■ Task material:
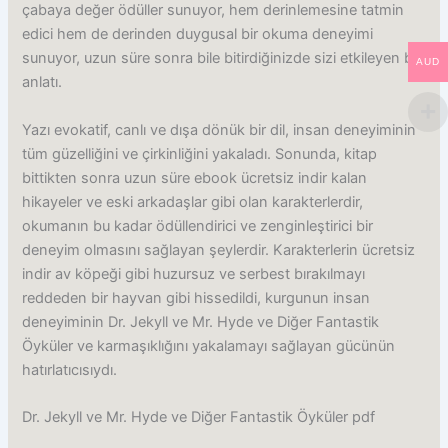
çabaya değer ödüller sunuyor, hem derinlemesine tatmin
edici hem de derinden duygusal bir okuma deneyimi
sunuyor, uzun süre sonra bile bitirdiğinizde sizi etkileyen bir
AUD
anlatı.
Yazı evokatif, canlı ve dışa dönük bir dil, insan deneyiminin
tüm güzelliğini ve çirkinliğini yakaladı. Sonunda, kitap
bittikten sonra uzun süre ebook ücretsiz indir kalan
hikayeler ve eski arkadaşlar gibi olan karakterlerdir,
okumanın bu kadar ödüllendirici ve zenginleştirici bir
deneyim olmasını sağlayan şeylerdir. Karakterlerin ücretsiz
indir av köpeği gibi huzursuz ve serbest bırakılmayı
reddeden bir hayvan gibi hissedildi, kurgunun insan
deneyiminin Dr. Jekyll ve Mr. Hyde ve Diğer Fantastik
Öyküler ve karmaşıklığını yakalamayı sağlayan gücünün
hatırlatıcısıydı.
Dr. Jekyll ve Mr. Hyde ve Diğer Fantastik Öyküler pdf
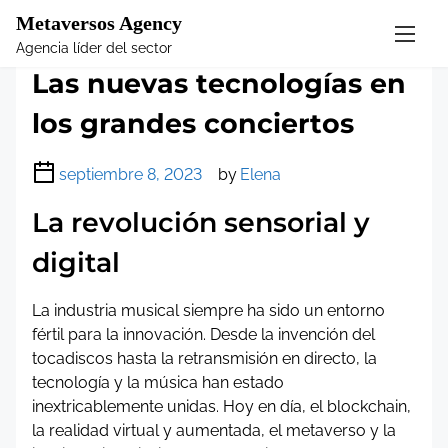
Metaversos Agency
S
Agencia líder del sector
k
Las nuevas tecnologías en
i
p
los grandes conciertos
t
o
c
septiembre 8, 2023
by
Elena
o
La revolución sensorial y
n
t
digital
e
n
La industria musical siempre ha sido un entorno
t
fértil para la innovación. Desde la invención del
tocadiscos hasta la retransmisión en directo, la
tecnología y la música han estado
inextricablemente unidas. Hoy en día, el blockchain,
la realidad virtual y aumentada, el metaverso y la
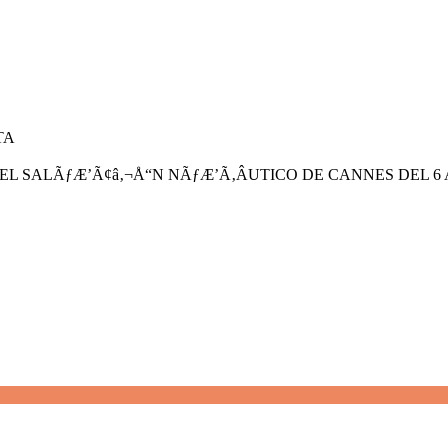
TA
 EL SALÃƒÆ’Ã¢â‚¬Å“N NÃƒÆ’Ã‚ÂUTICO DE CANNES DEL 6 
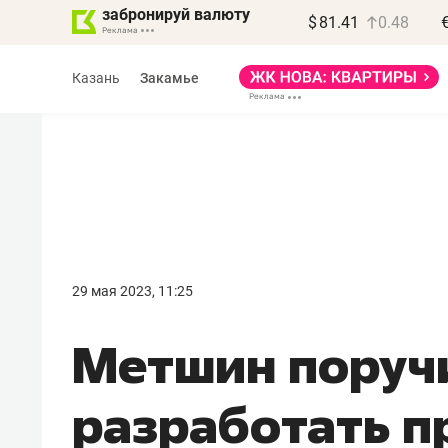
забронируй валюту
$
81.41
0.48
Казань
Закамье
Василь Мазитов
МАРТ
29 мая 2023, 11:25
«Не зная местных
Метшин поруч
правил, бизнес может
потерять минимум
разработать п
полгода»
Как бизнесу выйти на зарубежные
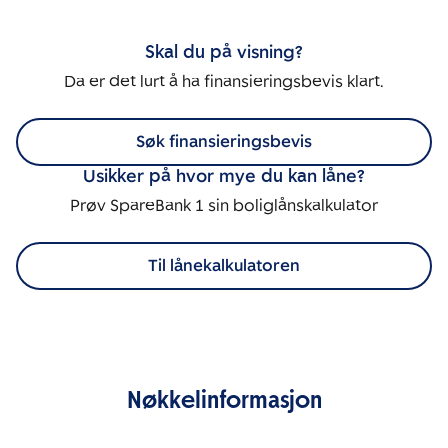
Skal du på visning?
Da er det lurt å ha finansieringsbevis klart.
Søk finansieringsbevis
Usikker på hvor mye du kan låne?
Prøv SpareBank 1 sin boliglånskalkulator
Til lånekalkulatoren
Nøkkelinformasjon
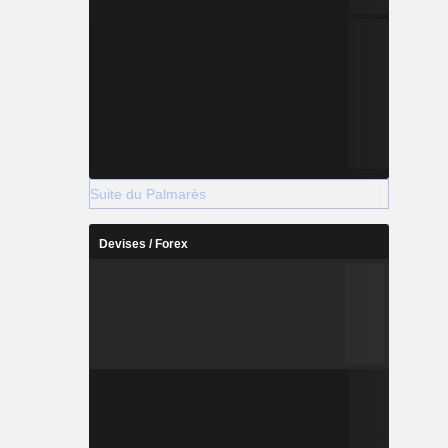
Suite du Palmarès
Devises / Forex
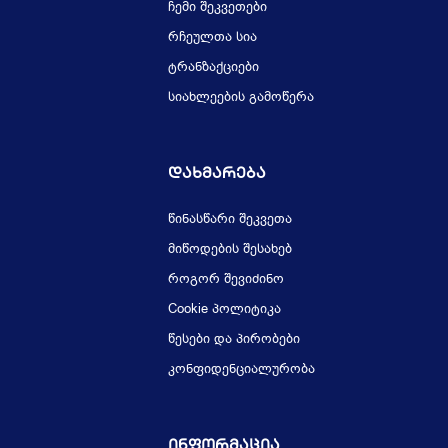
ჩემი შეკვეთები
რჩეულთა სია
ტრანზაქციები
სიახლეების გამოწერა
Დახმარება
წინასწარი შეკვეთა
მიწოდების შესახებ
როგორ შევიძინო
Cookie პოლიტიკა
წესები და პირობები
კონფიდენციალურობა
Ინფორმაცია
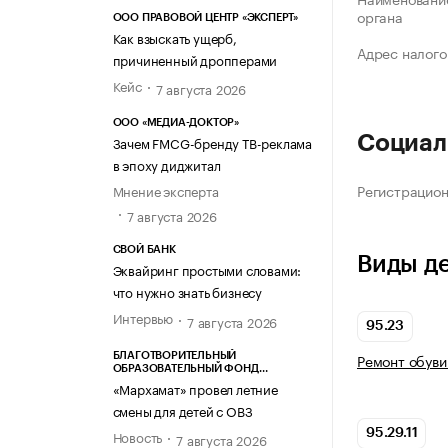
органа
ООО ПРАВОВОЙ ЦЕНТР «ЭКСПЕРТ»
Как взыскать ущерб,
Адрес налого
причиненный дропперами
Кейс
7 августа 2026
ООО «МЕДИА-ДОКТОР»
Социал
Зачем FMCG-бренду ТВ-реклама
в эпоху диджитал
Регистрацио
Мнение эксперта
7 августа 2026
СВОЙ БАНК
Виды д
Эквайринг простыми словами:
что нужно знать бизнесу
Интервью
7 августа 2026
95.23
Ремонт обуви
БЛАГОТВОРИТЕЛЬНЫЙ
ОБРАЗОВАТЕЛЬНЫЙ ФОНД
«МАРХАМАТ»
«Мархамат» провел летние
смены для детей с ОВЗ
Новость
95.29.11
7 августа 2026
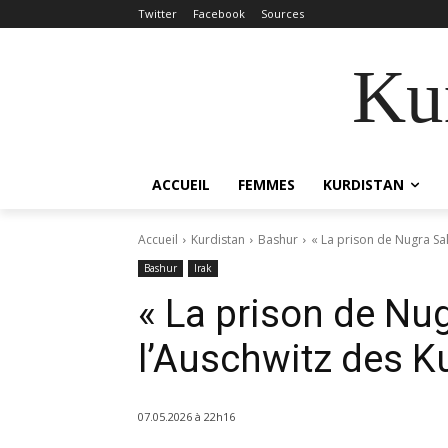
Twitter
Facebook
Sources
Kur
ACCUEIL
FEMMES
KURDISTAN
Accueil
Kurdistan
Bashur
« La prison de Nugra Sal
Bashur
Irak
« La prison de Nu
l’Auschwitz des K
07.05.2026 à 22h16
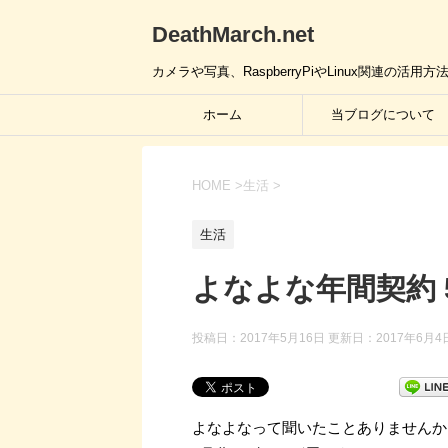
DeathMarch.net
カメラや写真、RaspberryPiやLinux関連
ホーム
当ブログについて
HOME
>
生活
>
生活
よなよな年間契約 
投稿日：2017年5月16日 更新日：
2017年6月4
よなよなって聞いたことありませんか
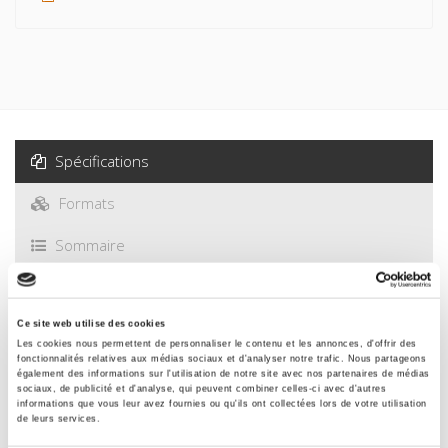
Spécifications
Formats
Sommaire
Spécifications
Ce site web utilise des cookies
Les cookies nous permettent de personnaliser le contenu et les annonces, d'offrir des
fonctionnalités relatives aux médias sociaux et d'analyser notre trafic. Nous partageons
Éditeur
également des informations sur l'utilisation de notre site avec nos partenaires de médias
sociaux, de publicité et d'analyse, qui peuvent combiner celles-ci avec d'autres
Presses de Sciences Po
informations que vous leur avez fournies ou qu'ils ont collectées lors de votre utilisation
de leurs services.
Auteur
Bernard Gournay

...

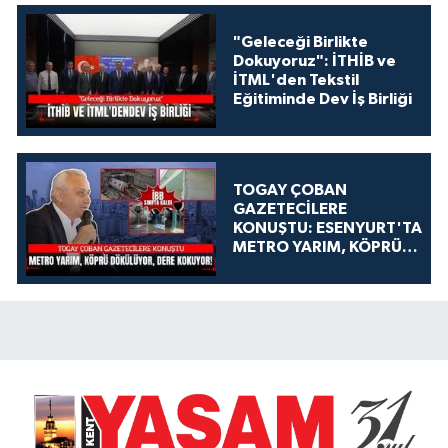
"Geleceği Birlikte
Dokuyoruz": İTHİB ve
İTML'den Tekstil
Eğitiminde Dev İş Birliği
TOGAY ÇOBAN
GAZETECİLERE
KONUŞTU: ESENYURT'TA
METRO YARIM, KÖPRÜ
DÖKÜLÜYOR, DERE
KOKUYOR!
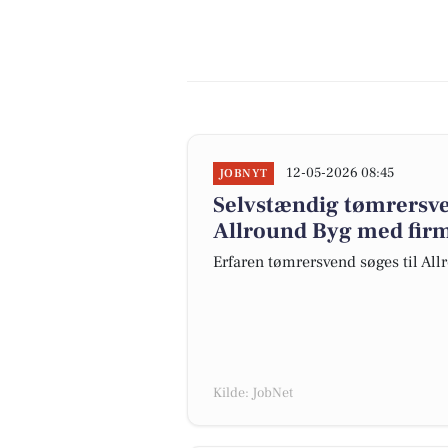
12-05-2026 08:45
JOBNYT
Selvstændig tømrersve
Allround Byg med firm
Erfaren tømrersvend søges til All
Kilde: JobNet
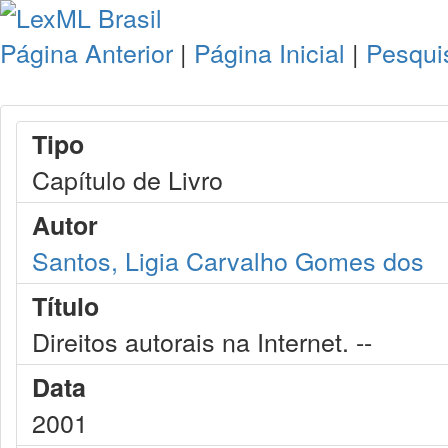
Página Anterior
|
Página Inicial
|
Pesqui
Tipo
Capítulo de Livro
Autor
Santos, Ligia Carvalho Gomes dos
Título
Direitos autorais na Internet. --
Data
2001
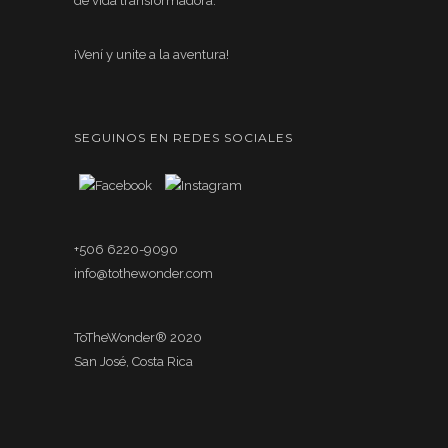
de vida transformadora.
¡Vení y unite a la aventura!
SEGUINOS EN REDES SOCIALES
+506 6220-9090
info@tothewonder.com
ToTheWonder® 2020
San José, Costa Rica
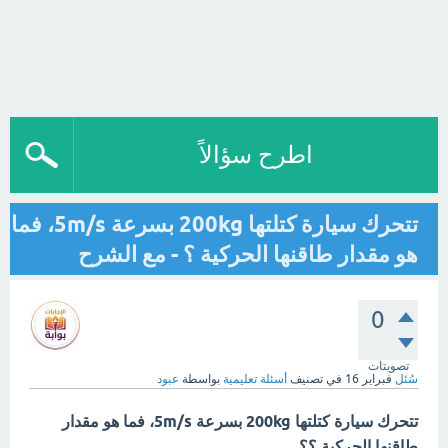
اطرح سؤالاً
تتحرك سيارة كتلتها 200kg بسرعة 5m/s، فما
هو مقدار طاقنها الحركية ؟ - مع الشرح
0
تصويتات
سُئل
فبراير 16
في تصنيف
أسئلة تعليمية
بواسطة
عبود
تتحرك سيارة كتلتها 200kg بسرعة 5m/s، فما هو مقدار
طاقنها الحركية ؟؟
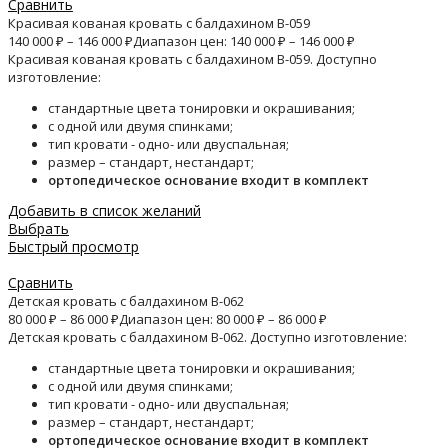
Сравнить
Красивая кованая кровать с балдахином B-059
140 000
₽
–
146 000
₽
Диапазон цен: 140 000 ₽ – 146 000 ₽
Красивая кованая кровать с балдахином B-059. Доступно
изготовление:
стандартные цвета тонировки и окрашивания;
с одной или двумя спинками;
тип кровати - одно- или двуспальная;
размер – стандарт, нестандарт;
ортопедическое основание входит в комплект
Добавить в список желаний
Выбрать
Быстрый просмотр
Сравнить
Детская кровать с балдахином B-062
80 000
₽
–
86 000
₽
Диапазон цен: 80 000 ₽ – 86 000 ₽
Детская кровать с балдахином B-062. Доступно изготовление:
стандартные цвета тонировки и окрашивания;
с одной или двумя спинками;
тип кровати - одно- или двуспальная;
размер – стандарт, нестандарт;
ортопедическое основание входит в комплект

* * *

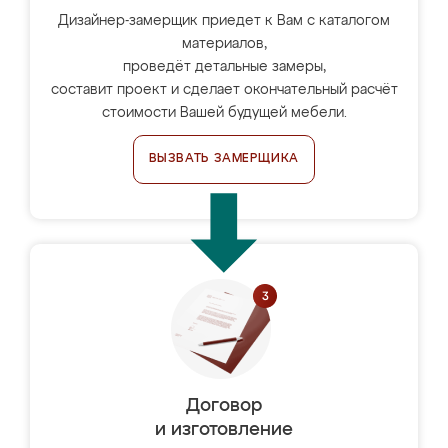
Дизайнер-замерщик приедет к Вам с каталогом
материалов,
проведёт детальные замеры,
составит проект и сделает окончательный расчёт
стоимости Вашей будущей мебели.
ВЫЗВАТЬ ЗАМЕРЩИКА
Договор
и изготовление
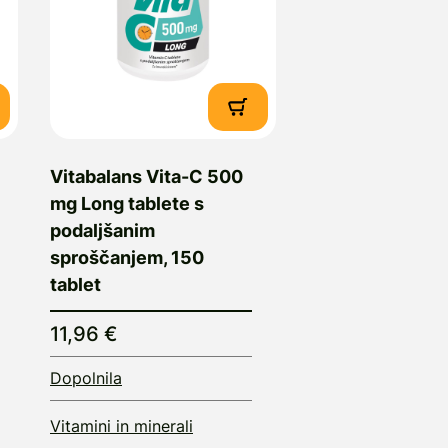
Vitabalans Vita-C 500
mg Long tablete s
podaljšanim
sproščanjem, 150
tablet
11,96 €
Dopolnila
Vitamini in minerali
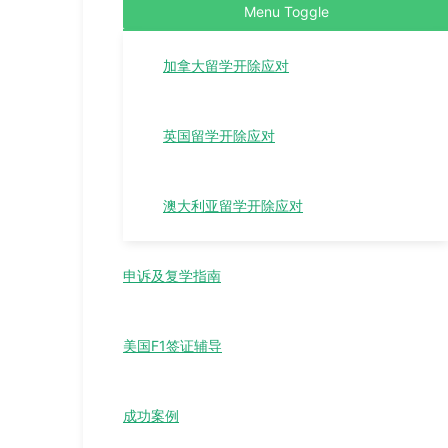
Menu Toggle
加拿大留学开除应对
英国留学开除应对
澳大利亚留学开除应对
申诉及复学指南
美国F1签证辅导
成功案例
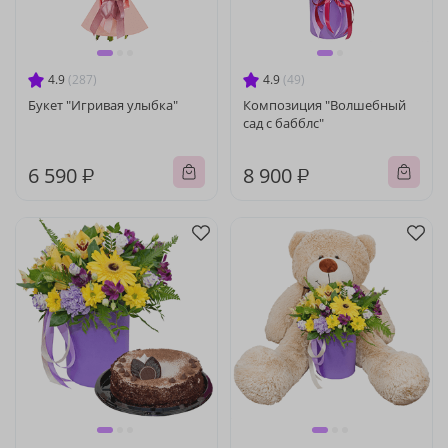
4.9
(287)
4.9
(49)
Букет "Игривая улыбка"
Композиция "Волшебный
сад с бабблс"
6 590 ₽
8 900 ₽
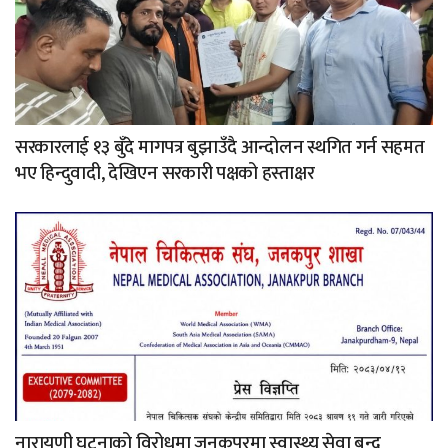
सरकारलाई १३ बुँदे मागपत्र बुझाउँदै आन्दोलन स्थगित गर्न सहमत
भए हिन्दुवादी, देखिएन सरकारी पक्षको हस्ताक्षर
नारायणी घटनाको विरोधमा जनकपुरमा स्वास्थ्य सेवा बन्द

■ Task prompt: Look above for the line with "კონფიდენციალურობა" and the line with "Ce site web utilise des cookies", then copy exactly the lines from the first through the second, both kept, with no pictures.

■ Output for this task:
კონფიდენციალურობა
Ინფორმაცია
органа
ООО ПРАВОВОЙ ЦЕНТР «ЭКСПЕРТ»
Как взыскать ущерб,
Адрес налого
причиненный дропперами
Кейс
7 августа 2026
ООО «МЕДИА-ДОКТОР»
Социал
Зачем FMCG-бренду ТВ-реклама
в эпоху диджитал
Регистрацио
Мнение эксперта
7 августа 2026
СВОЙ БАНК
Виды д
Эквайринг простыми словами:
что нужно знать бизнесу
Интервью
7 августа 2026
95.23
Ремонт обуви
БЛАГОТВОРИТЕЛЬНЫЙ
ОБРАЗОВАТЕЛЬНЫЙ ФОНД
«МАРХАМАТ»
«Мархамат» провел летние
смены для детей с ОВЗ
Новость
95.29.11
7 августа 2026
Twitter
Facebook
Sources
Kur
ACCUEIL
FEMMES
KURDISTAN
Accueil
Kurdistan
Bashur
« La prison de Nugra Sal
Bashur
Irak
« La prison de Nu
l’Auschwitz des K
07.05.2026 à 22h16
DeathMarch.net
カメラや写真、RaspberryPiやLinux関連
ホーム
当ブログについて
HOME
>
生活
>
生活
よなよな年間契約 
投稿日：2017年5月16日 更新日：
2017年6月4
よなよなって聞いたことありませんか
Spécifications
Formats
Sommaire
Spécifications
Ce site web utilise des cookies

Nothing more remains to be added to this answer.